P. You have worked with other creators of similar thought. As when he did theater with Angelica Liddell.
R. I am of reckless psychology. In the end my waterloo will get (smile). But it is that I grow up, and that’s why I throw myself. Look, even if they had not taken Serveât In Cannes, although it does not work at the box office, I know that I would have made the movie because it is part of my growth. We inhabit a world in which we all calculate our steps. I first do not fool me. However, I try to be free, go to the end, tighten the limits. In my faith there is a mixture of love and madness. Pasolini said that what the spectator most enjoy the author is the freedom of the author. And in my ability I try to talk a little with those teachers who changed the world.
P. For the first time he has worked with a professional actor, Sergi López, who also has a curious record: he has been with 10 films in Cannes, and all in the competition.
R. I have always collaborated with actors without experience. I like to call them like this because in the professional they are all professionals. There is something that I really like actors without experience and it is their fragility, their vulnerability, that we have all human beings. You put them in a camera and something very pure, very crystalline. I move that. Although, of course, an experienced actor gets things that I cannot conceive with others. In addition, Sergi is special. There are interpreters, and I like them a lot, they are very technical. An example is Daniel Day-Lewis. Great, a character works, nail it and it’s very moving. Sergi of course has technique; Although at the same time he is always he is himself. Sergi has no ego, and to embody this character a bit mundane, anonymous, a father of apparent balanced life, has been perfect. It is supernatural. Above he has worked with the actors without experience and with me in total cooperation. The complicity between them behind the camera is brutal, and has been a gentleman at the service of the movie.

P. How about your cultural and social project in Galicia?
R. I am very happy. I was not aware when I started what I was going to live in my family’s house in Os Ancares (Lugo). Thanks to Or what burns I was able to buy it and restore it. Then the association arrived and we have been carrying out training and rural development workshops for five years. We have an office of attraction of new settlers, there are new houses, new neighbors, young people with entrepreneurship projects … balances me.
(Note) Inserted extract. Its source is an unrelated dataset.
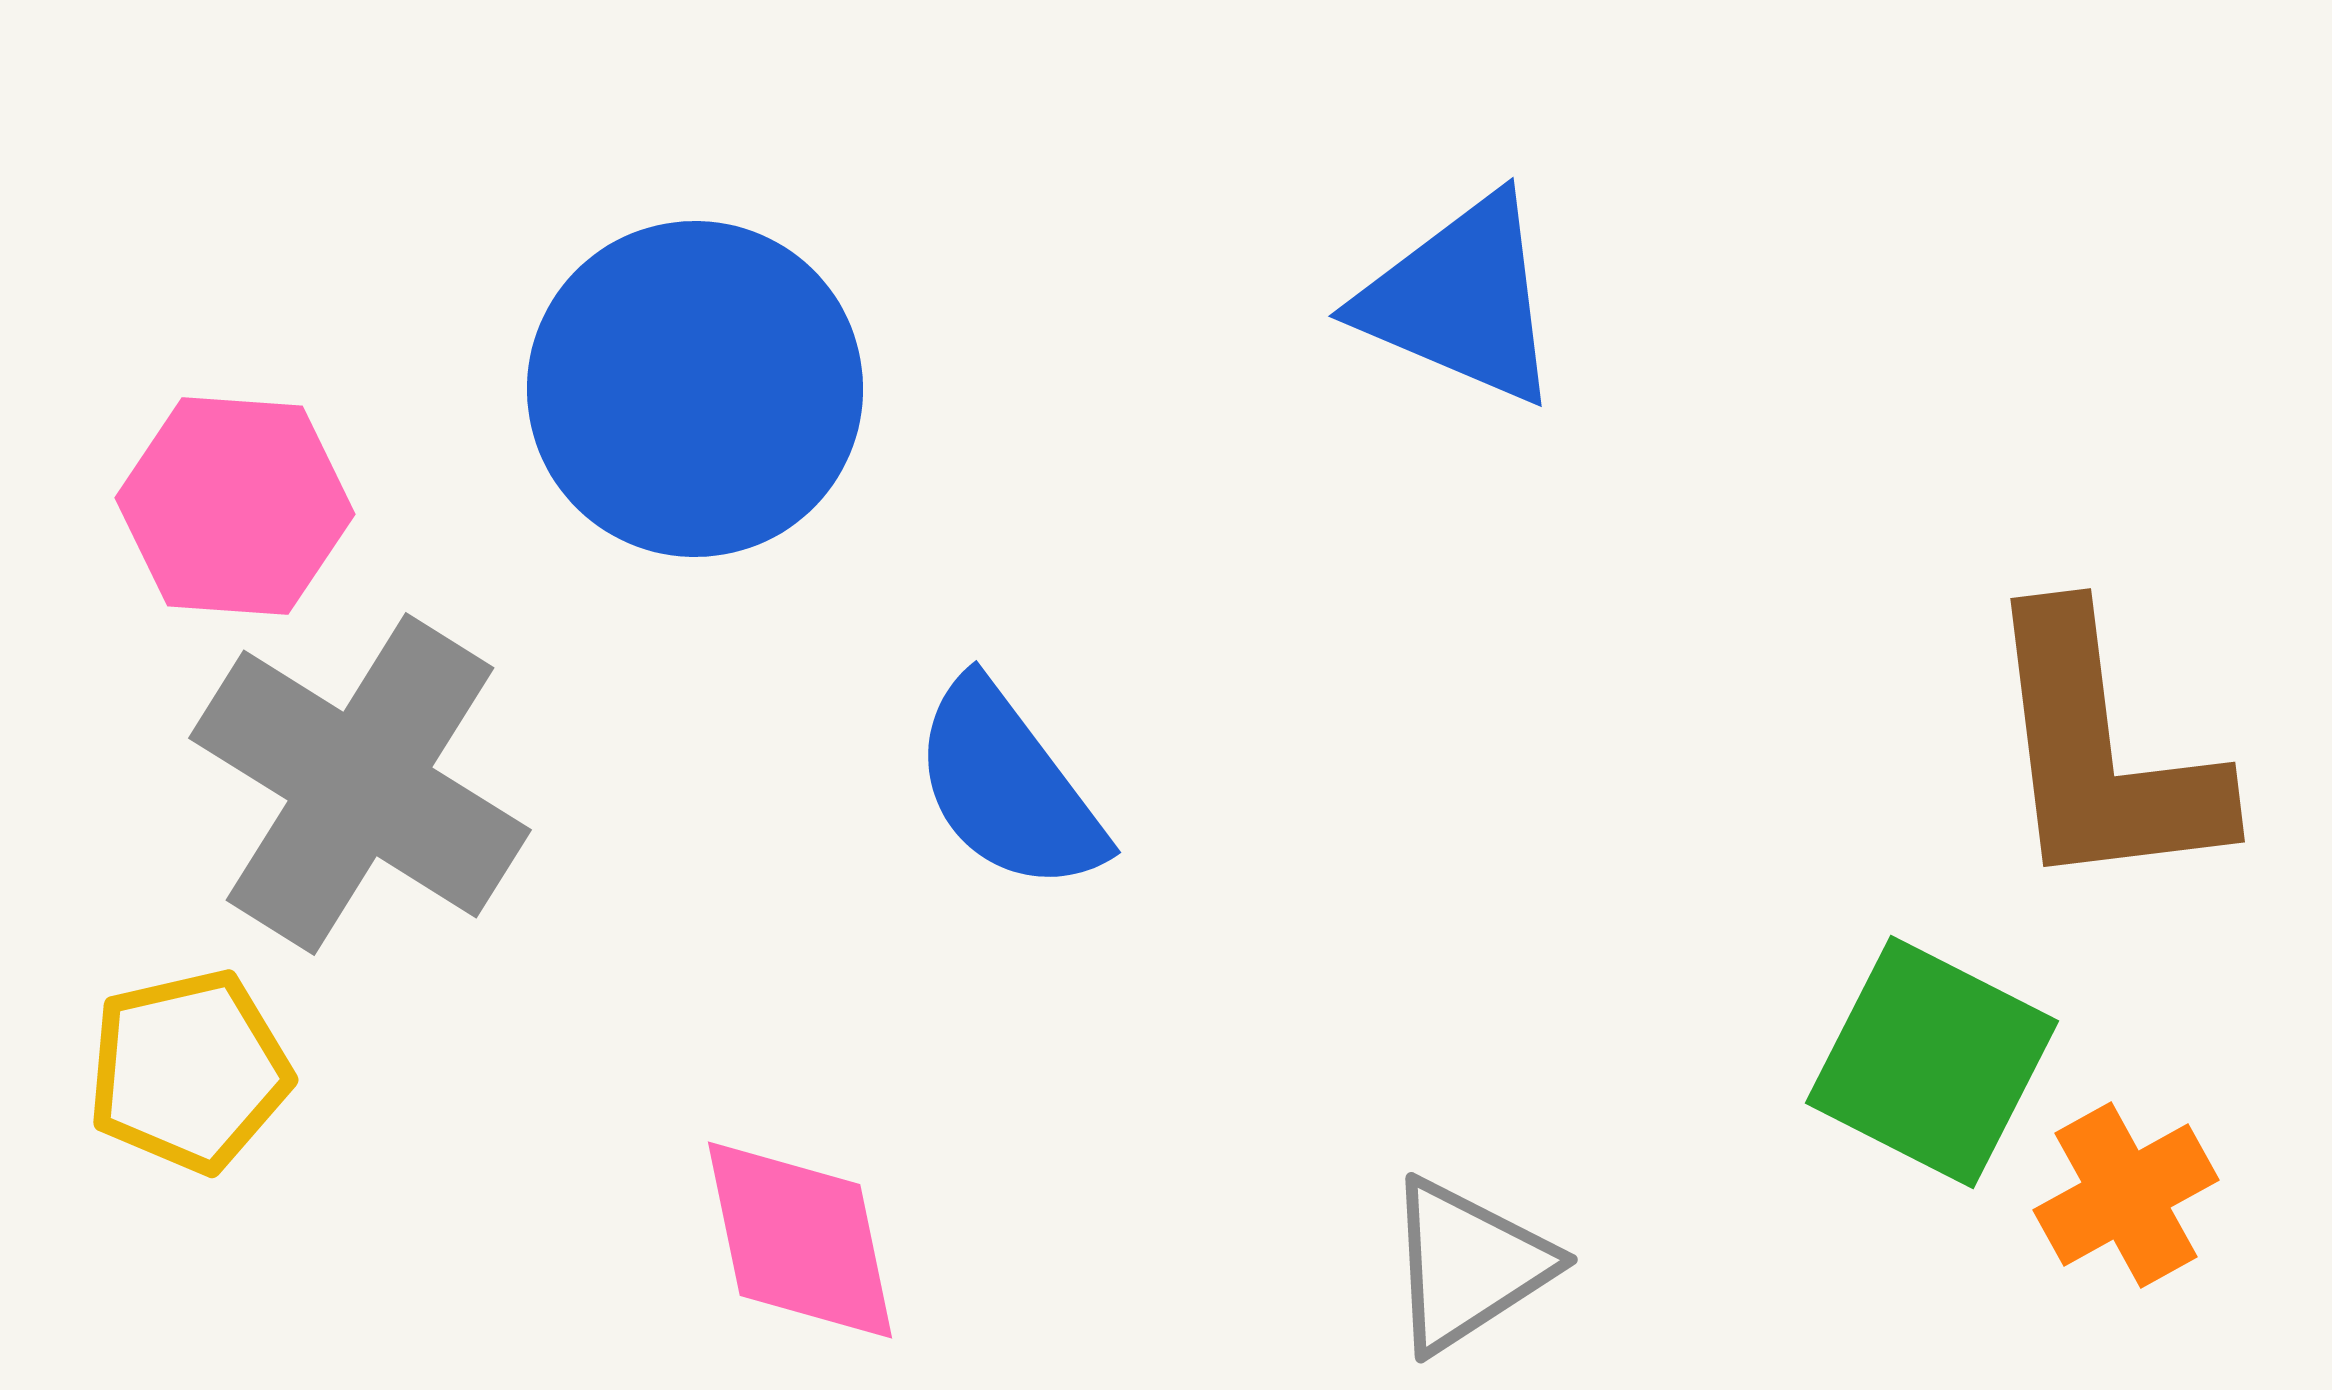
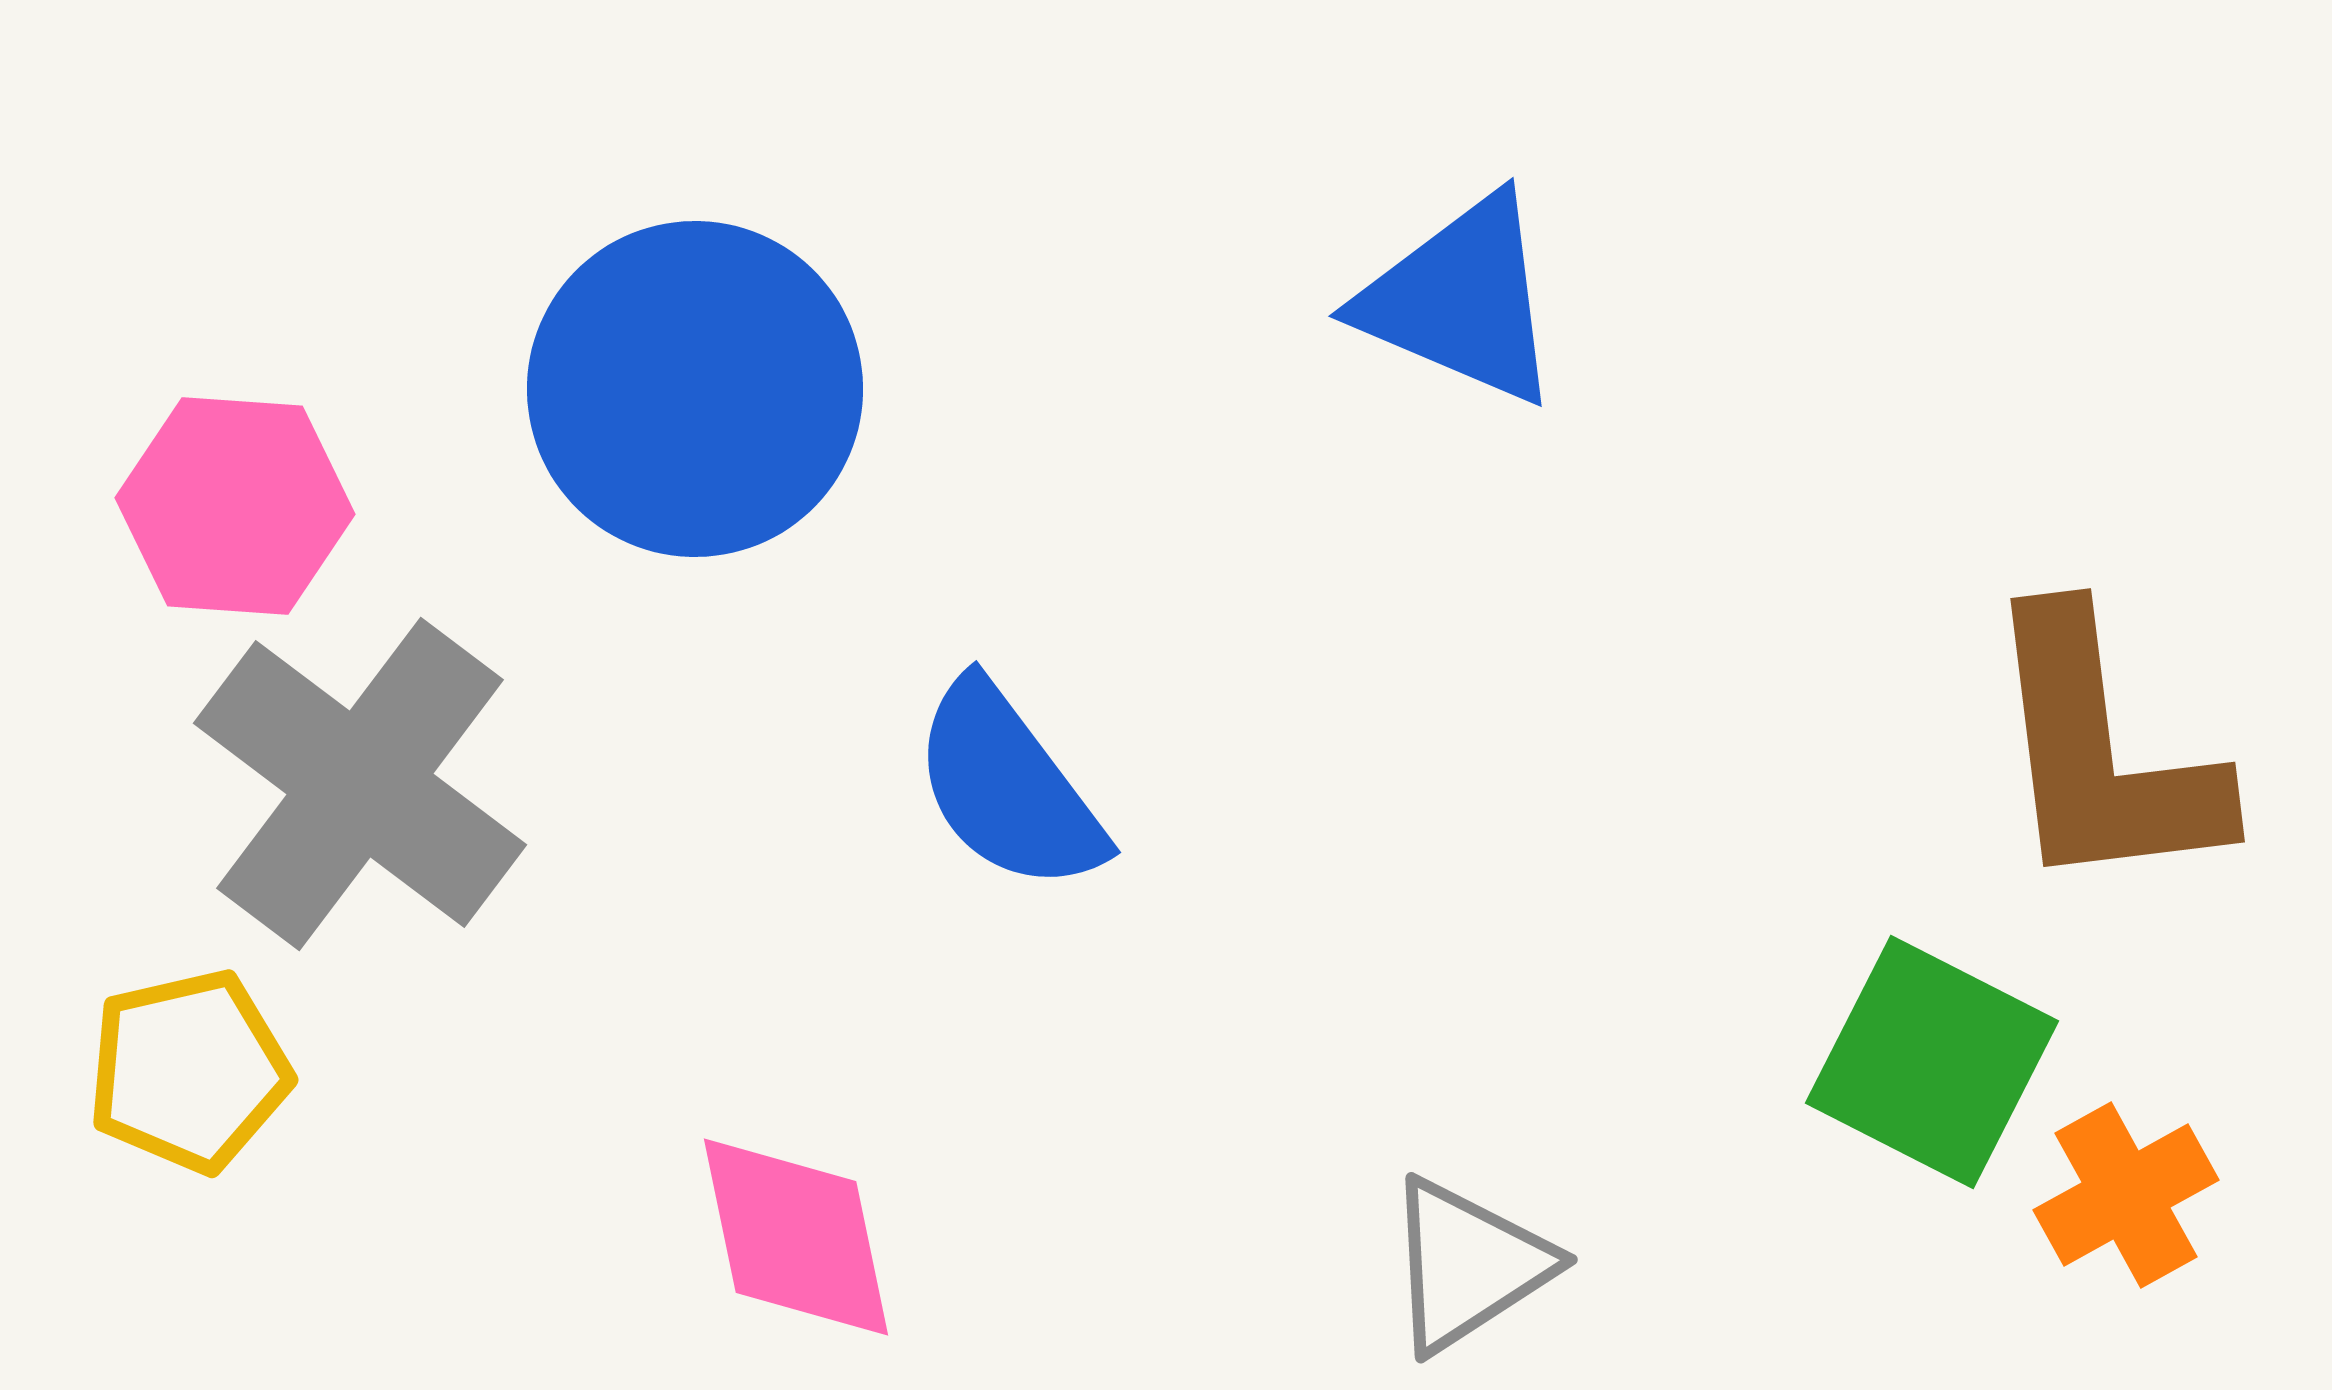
gray cross: rotated 5 degrees clockwise
pink diamond: moved 4 px left, 3 px up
P. Do you have new film projects?
R. For the first time, no, and I’m not in a hurry. I want to feel Serveât Connect with the public. I have become accustomed to making plans and life threw them. It costs me five or six years to produce each film, so if I have to delay the next one, there will be no problem. It is important to help young filmmakers, and at the time it is difficult to lift the projects. It is important that things cost, and that you can be wrong, grow little by little. Now too many very homogeneous raw operas are made, which almost seem designed by the artificial intelligence of the industry … I am sorry for how these new, genuine looks, end up crushed by the system. My advice to the new filmmakers? Let them be lost, to self -style, to throw themselves into the abyss.